Device OpenCL C version: OpenCL C 1.2
Driver version: 2117.7 (VM)
Profile: FULL_PROFILE
Version: OpenCL 1.2 AMD-APP (2117.7)
Extensions: cl_khr_fp64 cl_amd_fp64 cl_khr_global_int32_base_atomics cl_khr_global_int32_extended_atomics cl_khr_local_int32_base_atomics cl_khr_local_int32_extended_atomics cl_khr_int64_base_atomics cl_khr_int64_extended_atomics cl_khr_3d_image_writes cl_khr_byte_addressable_store cl_khr_fp16 cl_khr_gl_sharing cl_amd_device_attribute_query cl_amd_vec3 cl_amd_printf cl_amd_media_ops cl_amd_media_ops2 cl_amd_popcnt cl_khr_image2d_from_buffer cl_khr_spir cl_khr_gl_event
Thanks for sharing the information. I'll check with the concerned team and get back to you.
Regards,
Hi Marc,
It seems that a similar issue has already been reported to the driver team and they are working on it.
Regards,
I'm experiencing the same problem with R9-Nano.
I have already referred to the issue in the past.
Yup. This bug is very annoying. I am writing OpenCL code and because of this bug, I have no proper way of determining the optimal global work size based on the number of compute units...
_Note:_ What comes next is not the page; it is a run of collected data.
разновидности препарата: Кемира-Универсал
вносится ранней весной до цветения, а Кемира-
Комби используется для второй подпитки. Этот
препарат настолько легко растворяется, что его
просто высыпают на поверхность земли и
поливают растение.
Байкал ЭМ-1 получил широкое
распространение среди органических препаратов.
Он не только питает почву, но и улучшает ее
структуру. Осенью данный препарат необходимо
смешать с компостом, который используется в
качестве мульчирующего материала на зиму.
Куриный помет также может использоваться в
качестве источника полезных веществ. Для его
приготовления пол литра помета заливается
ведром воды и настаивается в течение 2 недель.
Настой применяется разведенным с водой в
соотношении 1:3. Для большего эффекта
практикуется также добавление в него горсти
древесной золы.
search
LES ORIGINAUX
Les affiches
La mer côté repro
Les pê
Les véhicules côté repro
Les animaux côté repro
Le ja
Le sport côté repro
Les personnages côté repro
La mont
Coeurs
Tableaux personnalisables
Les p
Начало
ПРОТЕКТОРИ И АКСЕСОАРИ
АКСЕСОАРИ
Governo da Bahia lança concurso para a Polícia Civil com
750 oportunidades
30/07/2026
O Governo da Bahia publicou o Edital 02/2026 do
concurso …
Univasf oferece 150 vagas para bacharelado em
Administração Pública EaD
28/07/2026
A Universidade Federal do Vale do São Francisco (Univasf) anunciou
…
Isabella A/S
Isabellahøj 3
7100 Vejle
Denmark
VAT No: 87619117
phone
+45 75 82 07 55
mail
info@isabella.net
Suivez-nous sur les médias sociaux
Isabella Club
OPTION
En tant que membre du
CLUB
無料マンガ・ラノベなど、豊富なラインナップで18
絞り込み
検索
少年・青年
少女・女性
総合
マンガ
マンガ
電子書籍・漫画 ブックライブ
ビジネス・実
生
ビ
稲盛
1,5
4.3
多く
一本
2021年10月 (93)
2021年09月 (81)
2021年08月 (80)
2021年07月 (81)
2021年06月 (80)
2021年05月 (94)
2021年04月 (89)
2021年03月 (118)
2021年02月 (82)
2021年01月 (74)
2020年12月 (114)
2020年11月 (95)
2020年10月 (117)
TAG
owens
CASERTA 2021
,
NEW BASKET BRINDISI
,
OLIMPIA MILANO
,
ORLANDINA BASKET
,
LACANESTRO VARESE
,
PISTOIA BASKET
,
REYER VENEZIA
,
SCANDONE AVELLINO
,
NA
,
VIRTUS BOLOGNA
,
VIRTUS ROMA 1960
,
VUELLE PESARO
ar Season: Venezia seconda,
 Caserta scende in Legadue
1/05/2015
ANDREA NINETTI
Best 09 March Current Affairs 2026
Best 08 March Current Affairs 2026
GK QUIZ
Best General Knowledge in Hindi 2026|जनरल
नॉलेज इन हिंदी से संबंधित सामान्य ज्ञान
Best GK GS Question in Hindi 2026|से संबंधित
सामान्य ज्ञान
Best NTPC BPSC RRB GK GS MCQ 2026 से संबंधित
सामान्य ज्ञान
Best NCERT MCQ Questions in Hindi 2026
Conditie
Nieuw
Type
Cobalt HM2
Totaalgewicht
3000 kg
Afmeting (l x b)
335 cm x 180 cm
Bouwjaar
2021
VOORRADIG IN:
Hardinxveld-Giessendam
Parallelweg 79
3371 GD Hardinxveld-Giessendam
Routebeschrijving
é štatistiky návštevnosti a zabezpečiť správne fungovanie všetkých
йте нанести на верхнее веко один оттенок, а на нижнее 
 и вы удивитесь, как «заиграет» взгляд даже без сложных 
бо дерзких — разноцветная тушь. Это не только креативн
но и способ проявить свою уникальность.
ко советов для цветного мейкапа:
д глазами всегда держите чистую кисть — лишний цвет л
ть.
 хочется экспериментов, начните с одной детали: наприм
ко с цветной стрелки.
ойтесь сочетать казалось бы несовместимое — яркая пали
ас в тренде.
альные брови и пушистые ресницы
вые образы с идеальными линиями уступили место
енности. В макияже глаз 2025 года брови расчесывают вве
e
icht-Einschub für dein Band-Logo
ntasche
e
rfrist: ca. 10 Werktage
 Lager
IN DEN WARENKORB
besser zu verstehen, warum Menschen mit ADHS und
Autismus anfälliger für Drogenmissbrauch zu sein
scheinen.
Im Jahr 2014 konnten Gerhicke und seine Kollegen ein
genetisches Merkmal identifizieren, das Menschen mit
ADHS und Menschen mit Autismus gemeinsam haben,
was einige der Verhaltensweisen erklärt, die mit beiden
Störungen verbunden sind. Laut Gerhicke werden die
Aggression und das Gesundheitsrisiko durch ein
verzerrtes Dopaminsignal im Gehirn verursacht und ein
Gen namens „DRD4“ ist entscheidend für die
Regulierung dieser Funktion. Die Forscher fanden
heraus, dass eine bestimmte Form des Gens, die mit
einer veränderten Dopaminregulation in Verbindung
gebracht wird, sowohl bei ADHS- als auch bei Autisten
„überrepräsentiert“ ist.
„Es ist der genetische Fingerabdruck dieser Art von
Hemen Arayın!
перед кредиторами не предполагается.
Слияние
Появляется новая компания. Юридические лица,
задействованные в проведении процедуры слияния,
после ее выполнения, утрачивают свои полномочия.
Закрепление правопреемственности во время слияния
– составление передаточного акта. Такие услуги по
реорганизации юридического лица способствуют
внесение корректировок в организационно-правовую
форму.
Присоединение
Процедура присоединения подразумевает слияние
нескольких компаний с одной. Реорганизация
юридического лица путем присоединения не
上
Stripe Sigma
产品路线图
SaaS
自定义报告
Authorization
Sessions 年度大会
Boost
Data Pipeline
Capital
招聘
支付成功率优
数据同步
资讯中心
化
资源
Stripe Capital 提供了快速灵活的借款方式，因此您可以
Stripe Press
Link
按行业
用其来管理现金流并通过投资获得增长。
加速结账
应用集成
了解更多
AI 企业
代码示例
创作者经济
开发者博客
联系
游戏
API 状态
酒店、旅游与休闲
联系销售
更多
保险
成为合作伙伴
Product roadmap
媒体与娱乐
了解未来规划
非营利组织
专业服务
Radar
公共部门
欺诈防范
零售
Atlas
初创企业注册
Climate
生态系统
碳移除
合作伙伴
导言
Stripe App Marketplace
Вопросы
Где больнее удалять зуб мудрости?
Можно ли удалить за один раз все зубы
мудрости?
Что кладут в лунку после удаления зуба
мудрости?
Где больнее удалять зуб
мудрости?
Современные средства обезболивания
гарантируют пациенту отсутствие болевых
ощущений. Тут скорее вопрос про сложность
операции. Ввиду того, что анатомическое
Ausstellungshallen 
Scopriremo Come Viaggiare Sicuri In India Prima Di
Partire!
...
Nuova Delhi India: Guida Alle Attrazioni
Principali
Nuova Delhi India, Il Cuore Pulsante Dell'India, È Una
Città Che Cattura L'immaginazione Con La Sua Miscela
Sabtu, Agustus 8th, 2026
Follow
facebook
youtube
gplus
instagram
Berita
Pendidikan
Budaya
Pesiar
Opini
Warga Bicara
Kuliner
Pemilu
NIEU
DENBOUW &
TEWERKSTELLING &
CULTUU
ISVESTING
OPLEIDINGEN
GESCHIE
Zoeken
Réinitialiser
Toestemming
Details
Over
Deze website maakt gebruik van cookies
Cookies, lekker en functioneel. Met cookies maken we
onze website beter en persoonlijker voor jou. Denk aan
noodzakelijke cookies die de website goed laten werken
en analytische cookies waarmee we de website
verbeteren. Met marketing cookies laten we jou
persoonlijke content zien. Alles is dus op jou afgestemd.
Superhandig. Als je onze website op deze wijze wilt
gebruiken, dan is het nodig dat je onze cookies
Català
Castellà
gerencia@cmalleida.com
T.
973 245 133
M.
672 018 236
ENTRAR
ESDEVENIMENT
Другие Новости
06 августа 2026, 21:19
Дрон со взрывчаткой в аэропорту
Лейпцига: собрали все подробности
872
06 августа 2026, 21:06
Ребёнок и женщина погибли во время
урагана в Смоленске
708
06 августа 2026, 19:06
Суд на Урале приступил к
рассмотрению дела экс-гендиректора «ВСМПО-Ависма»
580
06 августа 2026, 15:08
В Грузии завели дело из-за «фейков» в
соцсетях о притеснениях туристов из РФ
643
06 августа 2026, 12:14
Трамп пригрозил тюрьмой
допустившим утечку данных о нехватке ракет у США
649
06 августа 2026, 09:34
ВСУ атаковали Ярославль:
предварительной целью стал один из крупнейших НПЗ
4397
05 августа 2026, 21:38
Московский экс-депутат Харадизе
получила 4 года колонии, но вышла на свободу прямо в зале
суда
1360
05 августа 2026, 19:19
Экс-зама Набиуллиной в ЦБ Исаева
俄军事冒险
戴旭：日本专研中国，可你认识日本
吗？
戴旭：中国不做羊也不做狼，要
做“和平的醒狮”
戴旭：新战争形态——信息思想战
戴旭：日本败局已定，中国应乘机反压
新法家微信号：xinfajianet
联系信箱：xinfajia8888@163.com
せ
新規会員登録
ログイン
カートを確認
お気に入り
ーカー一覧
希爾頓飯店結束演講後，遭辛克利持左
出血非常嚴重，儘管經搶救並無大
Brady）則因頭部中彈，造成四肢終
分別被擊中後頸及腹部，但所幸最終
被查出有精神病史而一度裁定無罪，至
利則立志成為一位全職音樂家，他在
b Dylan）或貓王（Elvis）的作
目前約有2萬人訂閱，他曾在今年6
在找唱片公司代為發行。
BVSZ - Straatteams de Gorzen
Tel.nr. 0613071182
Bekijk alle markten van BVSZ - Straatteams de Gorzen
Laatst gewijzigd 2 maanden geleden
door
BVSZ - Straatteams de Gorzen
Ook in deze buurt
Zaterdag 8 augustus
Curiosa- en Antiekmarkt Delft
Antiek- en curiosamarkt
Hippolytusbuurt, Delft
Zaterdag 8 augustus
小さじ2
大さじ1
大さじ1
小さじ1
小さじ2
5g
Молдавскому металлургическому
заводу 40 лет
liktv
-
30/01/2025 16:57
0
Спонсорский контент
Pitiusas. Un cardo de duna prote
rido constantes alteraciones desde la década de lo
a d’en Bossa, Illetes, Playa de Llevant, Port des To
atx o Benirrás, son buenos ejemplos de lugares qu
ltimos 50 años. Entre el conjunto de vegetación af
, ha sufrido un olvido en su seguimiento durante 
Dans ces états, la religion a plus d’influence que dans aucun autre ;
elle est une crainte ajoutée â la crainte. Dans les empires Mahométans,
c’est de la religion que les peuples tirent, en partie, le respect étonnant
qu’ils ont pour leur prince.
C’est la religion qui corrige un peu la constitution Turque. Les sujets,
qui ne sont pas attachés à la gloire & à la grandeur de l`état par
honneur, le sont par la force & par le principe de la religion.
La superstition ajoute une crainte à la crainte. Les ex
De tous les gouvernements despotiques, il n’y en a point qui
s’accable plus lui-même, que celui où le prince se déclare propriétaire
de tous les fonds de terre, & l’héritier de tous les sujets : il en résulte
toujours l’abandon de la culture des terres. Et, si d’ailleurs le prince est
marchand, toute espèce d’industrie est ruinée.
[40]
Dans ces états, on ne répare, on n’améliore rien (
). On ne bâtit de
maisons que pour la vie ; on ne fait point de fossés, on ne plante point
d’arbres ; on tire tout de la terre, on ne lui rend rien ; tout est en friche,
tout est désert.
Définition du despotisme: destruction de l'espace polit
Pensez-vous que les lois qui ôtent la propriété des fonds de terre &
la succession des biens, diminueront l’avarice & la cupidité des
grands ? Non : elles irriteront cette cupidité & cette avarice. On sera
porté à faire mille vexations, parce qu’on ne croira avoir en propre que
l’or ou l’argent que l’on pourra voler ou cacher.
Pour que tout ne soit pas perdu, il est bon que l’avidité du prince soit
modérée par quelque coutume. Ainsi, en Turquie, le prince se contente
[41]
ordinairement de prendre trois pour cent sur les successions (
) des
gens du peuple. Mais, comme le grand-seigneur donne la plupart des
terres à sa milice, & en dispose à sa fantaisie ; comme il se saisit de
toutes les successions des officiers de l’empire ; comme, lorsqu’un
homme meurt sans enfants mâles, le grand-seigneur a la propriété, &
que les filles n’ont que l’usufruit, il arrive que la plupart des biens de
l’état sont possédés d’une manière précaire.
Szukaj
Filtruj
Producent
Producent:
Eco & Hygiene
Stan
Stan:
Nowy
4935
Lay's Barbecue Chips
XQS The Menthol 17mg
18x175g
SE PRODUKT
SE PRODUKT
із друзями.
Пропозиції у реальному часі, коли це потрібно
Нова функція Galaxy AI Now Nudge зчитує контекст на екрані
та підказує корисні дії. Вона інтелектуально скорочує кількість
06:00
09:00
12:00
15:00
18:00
That's right. btw, I'm wondering where this magic number (14) comes from.
Hi Elias,
Somehow it slipped through the cracks. My apologies. Thanks for reviving it again.
Regards,
Thanks.
Is there any rough estimation on the availability date of a new release? Current release is almost 3 months old.
Good news. AMD GPU Pro 16.40 has just been released. It also supports RHEL 6.8 and 7.2.
AMDGPU-PRO Driver for Linux® – Release Notes
Regards,
That's good news though the bug still remains. R9 Nano still reports 14 max compute units. In addition, the GPU of AMD FX-7500 APU (Spectre) is reported to have 7 compute units where 6 is the correct number.
Thanks for reporting.
Sorry, the issue has not been fixed yet. Please keep patience.
Regards,
The bug still persists when using the just released 16.50 driver.
Please do what's necessary to see this annoying bug corrected.
It was fixed in 16.60, finally! clinfo now properly reports 64 for the R9 nano and 36 for the RX 480.